The architecture reveals how these systems bridge language and action. Coscientist includes modules for web search, documentation reading, code execution, and robotic control. When the AI needed to operate an unfamiliar liquid handler, it located the API documentation online, studied the syntax, and wrote valid control code. When a first attempt failed, the system consulted the technical manual, identified its error, and corrected the code without human prompting. This ability to learn new tools on the fly, reading manuals and translating them into executable instructions, represents a qualitative advance over pre-programmed automation.

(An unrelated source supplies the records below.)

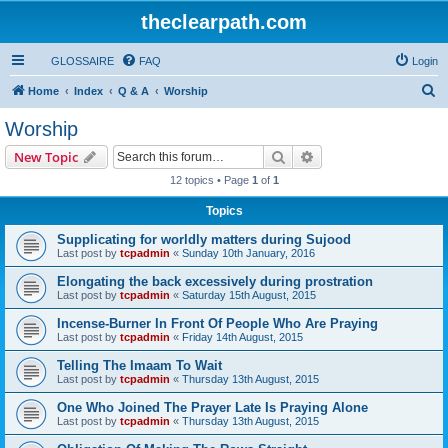
theclearpath.com
GLOSSAIRE
FAQ
Login
S
Home
Index
Q & A
Worship
e
Worship
a
Search
Advanced search
New Topic
r
12 topics • Page
1
of
1
c
Topics
h
Supplicating for worldly matters during Sujood
Last post by
tcpadmin
«
Sunday 10th January, 2016
Elongating the back excessively during prostration
Last post by
tcpadmin
«
Saturday 15th August, 2015
Incense-Burner In Front Of People Who Are Praying
Last post by
tcpadmin
«
Friday 14th August, 2015
Telling The Imaam To Wait
Last post by
tcpadmin
«
Thursday 13th August, 2015
One Who Joined The Prayer Late Is Praying Alone
Last post by
tcpadmin
«
Thursday 13th August, 2015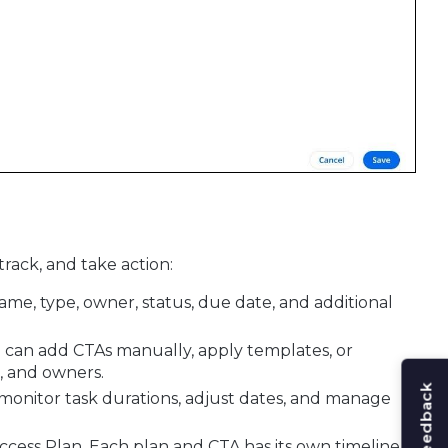
rack, and take action:
ame, type, owner, status, due date, and additional
ou can add CTAs manually, apply templates, or
s, and owners.
o monitor task durations, adjust dates, and manage
uccess Plan. Each plan and CTA has its own timeline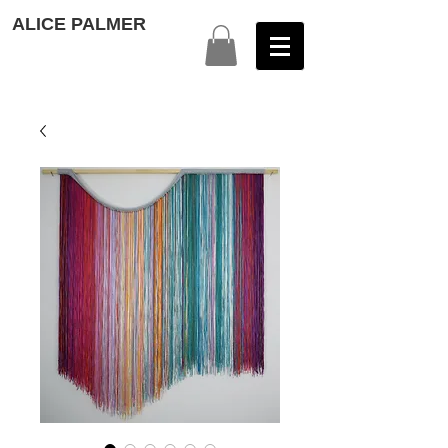
ALICE PALMER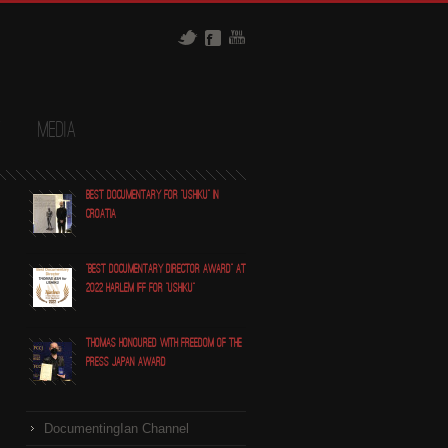
t
Media
Best Documentary for "Ushiku" in
Croatia
"Best Documentary Director award" at
2022 Harlem IFF for "Ushiku"
Thomas honoured with Freedom of the
Press Japan award
DocumentingIan Channel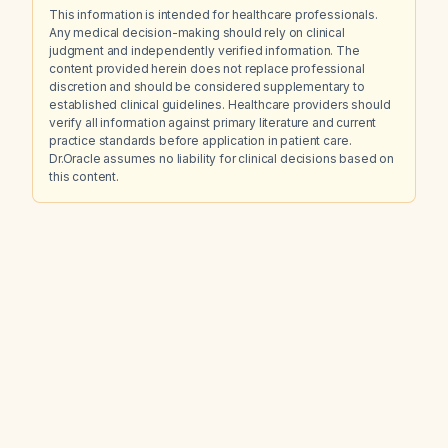
This information is intended for healthcare professionals.
Any medical decision-making should rely on clinical
judgment and independently verified information. The
content provided herein does not replace professional
discretion and should be considered supplementary to
established clinical guidelines. Healthcare providers should
verify all information against primary literature and current
practice standards before application in patient care.
Dr.Oracle assumes no liability for clinical decisions based on
this content.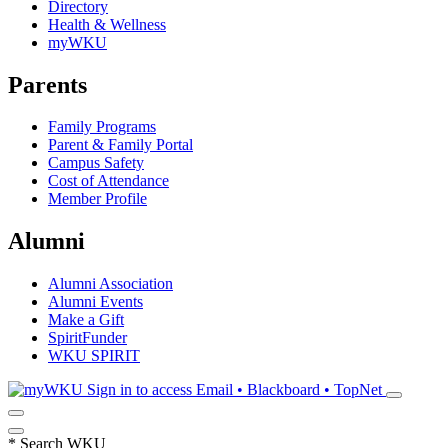
Directory
Health & Wellness
myWKU
Parents
Family Programs
Parent & Family Portal
Campus Safety
Cost of Attendance
Member Profile
Alumni
Alumni Association
Alumni Events
Make a Gift
SpiritFunder
WKU SPIRIT
Sign in to access
Email • Blackboard • TopNet
*
Search WKU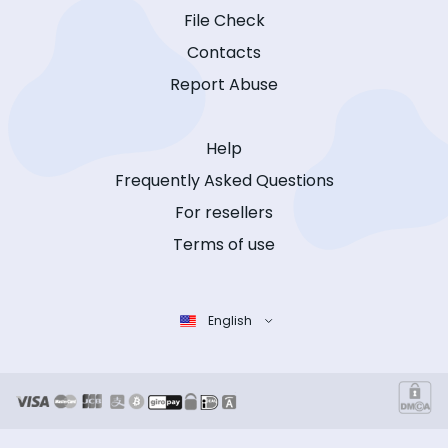
File Check
Contacts
Report Abuse
Help
Frequently Asked Questions
For resellers
Terms of use
English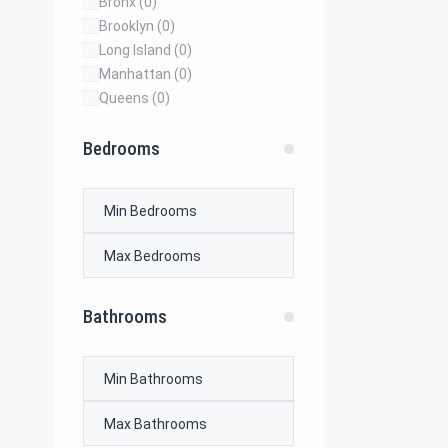
Bronx
(0)
Brooklyn
(0)
Long Island
(0)
Manhattan
(0)
Queens
(0)
Bedrooms
Bathrooms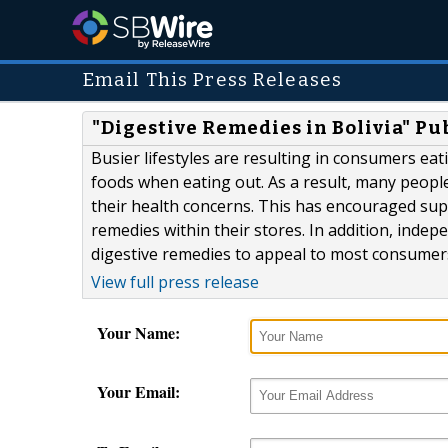
Email This Press Releases
"Digestive Remedies in Bolivia" Pu
Busier lifestyles are resulting in consumers ea
foods when eating out. As a result, many peopl
their health concerns. This has encouraged sup
remedies within their stores. In addition, indep
digestive remedies to appeal to most consumer
View full press release
Your Name:
Your Email: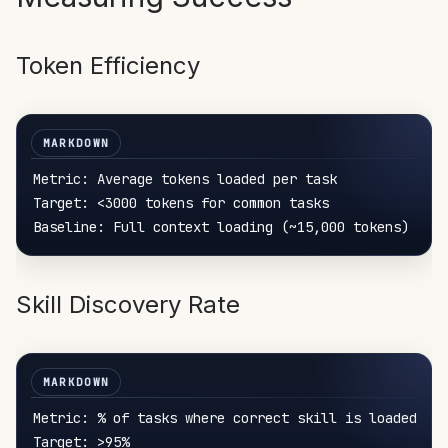
Token Efficiency
Metric: Average tokens loaded per task

Target: <3000 tokens for common tasks

Skill Discovery Rate
Metric: % of tasks where correct skill is loaded

Target: >95%
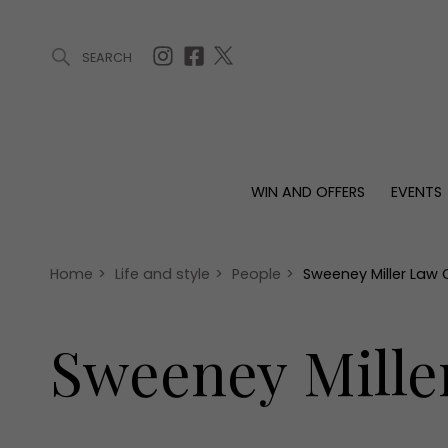
SEARCH
ARTICLES (0)
WIN AND OFFERS (0)
EVENTS (0)
AWARDS (
WIN AND OFFERS
EVENTS
WIN AND OFFERS
EVENTS
HOMES
Win
Tickets
Proper
Offers
Christmas
Interio
Home
>
Life and style
>
People
>
Sweeney Miller Law 
Live
Garde
Exhibit with us
Sweeney Mille
Awards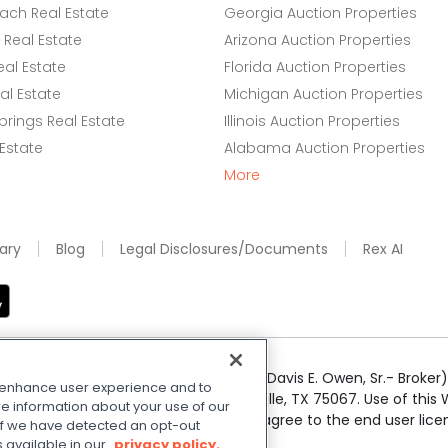
ach Real Estate
Georgia Auction Properties
Real Estate
Arizona Auction Properties
eal Estate
Florida Auction Properties
l Estate
Michigan Auction Properties
rings Real Estate
Illinois Auction Properties
 Estate
Alabama Auction Properties
More
ary
Blog
Legal Disclosures/Documents
Rex AI
e Realty Services LLC; Xome CT LLC (Davis E. Owen, Sr.- Broker) 
o enhance user experience and to
50 Highway 121 Bypass, Suite 100, Lewisville, TX 75067. Use of th
e information about your use of our
r respective owners. By searching you agree to the end user li
. If we have detected an opt-out
 Share My Personal Information
.
s available in our
privacy policy.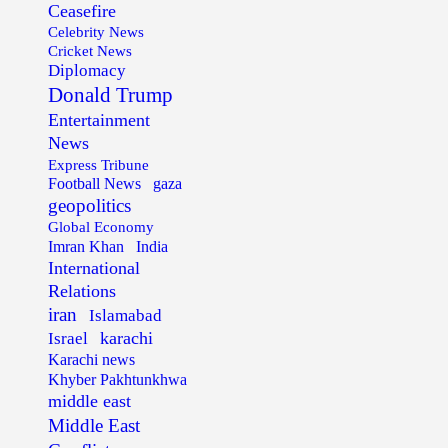
Ceasefire
Celebrity News
Cricket News
Diplomacy
Donald Trump
Entertainment
News
Express Tribune
Football News
gaza
geopolitics
Global Economy
Imran Khan
India
International
Relations
iran
Islamabad
karachi
Israel
Karachi news
Khyber Pakhtunkhwa
middle east
Middle East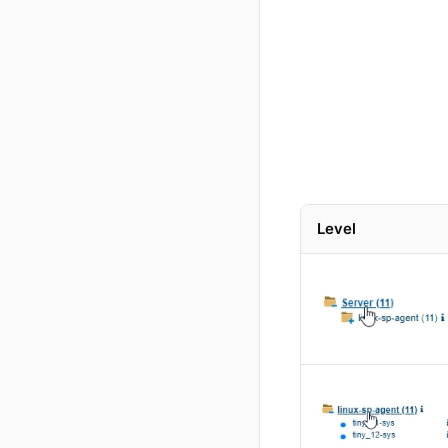
Level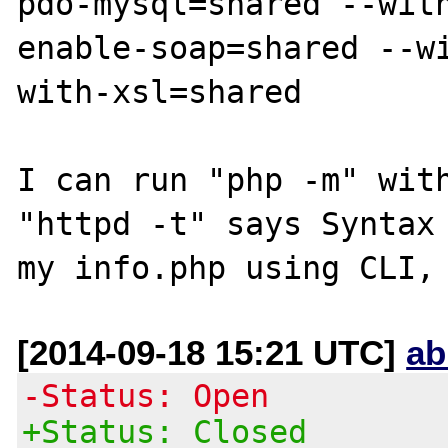
pdo-mysql=shared --wit
enable-soap=shared --w
with-xsl=shared

I can run "php -m" with
"httpd -t" says Syntax 
[2014-09-18 15:21 UTC]
ab
-Status: Open
+Status: Closed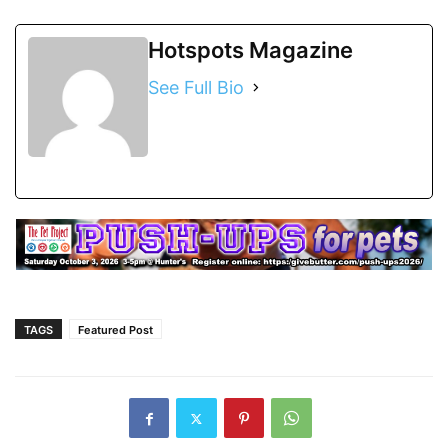
Hotspots Magazine
See Full Bio
TAGS
Featured Post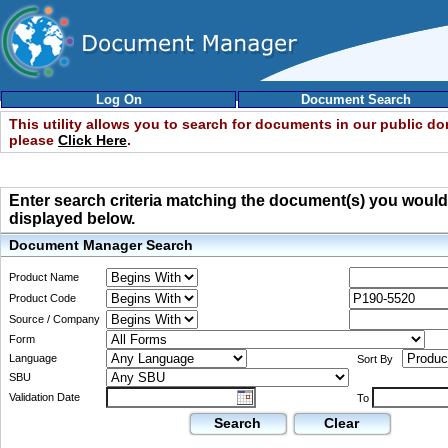
Log On
Document Search
This utility allows you to search for documents in our public d
please
Click Here
.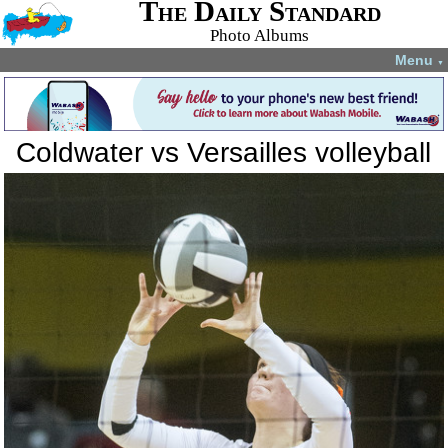
The Daily Standard
Photo Albums
Menu
▼
Coldwater vs Versailles volleyball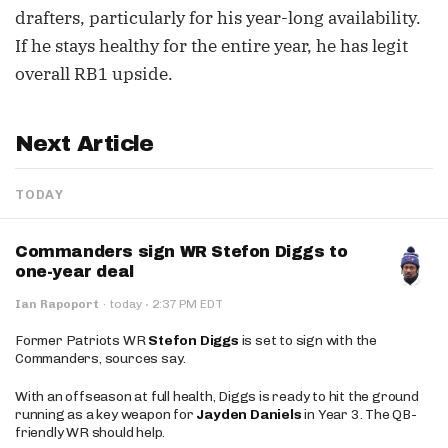
drafters, particularly for his year-long availability.
If he stays healthy for the entire year, he has legit
overall RB1 upside.
Next Article
TODAY
Commanders sign WR Stefon Diggs to
one-year deal
·
Ian Rapoport
·
today
2:37 PM EDT
Former Patriots WR
Stefon Diggs
is set to sign with the
Commanders, sources say.
With an offseason at full health, Diggs is ready to hit the ground
running as a key weapon for
Jayden Daniels
in Year 3. The QB-
friendly WR should help.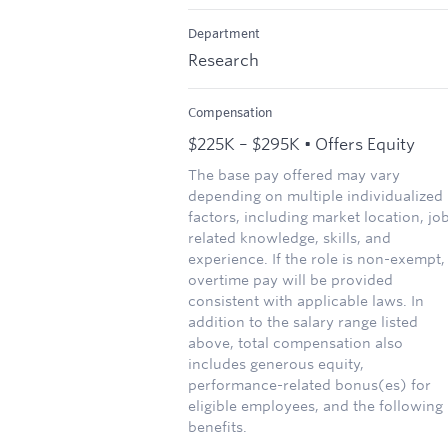
Department
Research
Compensation
$225K – $295K • Offers Equity
The base pay offered may vary
depending on multiple individualized
factors, including market location, jo
related knowledge, skills, and
experience. If the role is non-exempt,
overtime pay will be provided
consistent with applicable laws. In
addition to the salary range listed
above, total compensation also
includes generous equity,
performance-related bonus(es) for
eligible employees, and the following
benefits.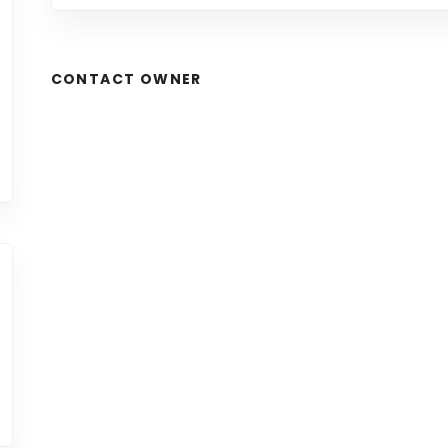
CONTACT OWNER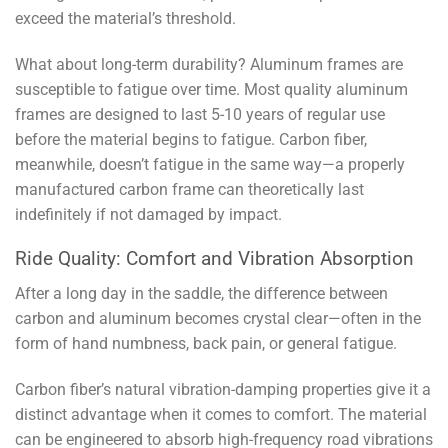
exceed the material’s threshold.
What about long-term durability? Aluminum frames are
susceptible to fatigue over time. Most quality aluminum
frames are designed to last 5-10 years of regular use
before the material begins to fatigue. Carbon fiber,
meanwhile, doesn’t fatigue in the same way—a properly
manufactured carbon frame can theoretically last
indefinitely if not damaged by impact.
Ride Quality: Comfort and Vibration Absorption
After a long day in the saddle, the difference between
carbon and aluminum becomes crystal clear—often in the
form of hand numbness, back pain, or general fatigue.
Carbon fiber’s natural vibration-damping properties give it a
distinct advantage when it comes to comfort. The material
can be engineered to absorb high-frequency road vibrations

ChemCrow, published in Nature Machine Intelligence on May 8, 2024, by researchers at EPFL and IBM, extended this capability further. Integrating GPT-4 with 18 expert-designed tools for chemistry, including structure drawing, property prediction, and safety screening, the system autonomously synthesized DEET (insect repellent), three thiourea organocatalysts, and a novel chromophore molecule. The synthesis was executed through IBM’s RoboRXN cloud laboratory, where robotic systems carried out the AI’s instructions remotely. Human expert evaluation found ChemCrow outperformed raw GPT-4 on chemical accuracy, though both exhibited similar reasoning quality since both relied on the same underlying language model.
These successes are real, documented, and reproducible. But they occurred in carefully constrained domains where success criteria are unambiguous: a reaction either yields the target molecule or it does not, a formulation either achieves specified optical properties or it does not. The AI systems excel at optimization within defined boundaries, iterating rapidly toward known objectives through closed-loop feedback.
The A-Lab controversy reveals what happens when autonomous systems venture into territory where ground truth is ambiguous. The Berkeley facility claimed to have discovered 41 novel inorganic compounds, not optimizations of known materials but genuinely new chemical entities. The AI system analyzed X-ray diffraction patterns and concluded that the synthesized powders matched predicted structures not present in existing databases.
The independent critique by Palgrave and Schoop, published in PRX Energy on March 7, 2024, identified multiple failure modes. The machine learning model analyzing diffraction data exhibited optimism bias, a predisposition to find target signals amid noise. It failed to recognize compositional disorder, a common phenomenon in solid-state chemistry where atoms can substitute randomly within ordered structures. Compounds that appeared novel were actually known materials absent from the reference database the AI consulted. The research team at Berkeley published a response defending their work, providing additional energy-dispersive spectroscopy data to support their claims. But Palgrave’s verdict was unequivocal: the main claim of discovery of new materials is wrong.
This episode illustrates a principle that extends beyond materials science. AI systems operating in the physical world must interpret messy, ambiguous data, diffraction patterns that could indicate multiple structures, spectroscopic signals contaminated by impurities, measurements affected by instrumental drift. Current AI lacks the contextual knowledge that allows human experts to distinguish genuine discoveries from artifacts. It cannot recognize that a proposed compound violates basic chemical principles because it does not understand chemical principles; it only correlates patterns.